> [WHAT IS BEING ASKED]:
Return all the data below as it stands, minus the pictures.

Transcribed page contents
★ ★ ★ ★ ★ ★ ★
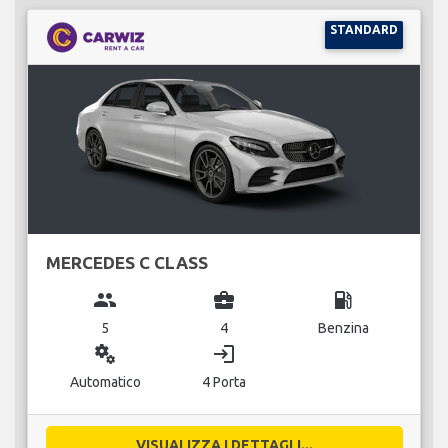
STANDARD
MERCEDES C CLASS
group
business_center
local_gas_station
5
4
Benzina
miscellaneous_services
login
Automatico
4 Porta
VISUALIZZA I DETTAGLI...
★ ★ ★ ★ ★ ★ ★
> [WORKED SOLUTION]:
STANDARD
MERCEDES C CLASS
group
business_center
local_gas_station
5
4
Benzina
miscellaneous_services
login
Automatico
4 Porta
VISUALIZZA I DETTAGLI...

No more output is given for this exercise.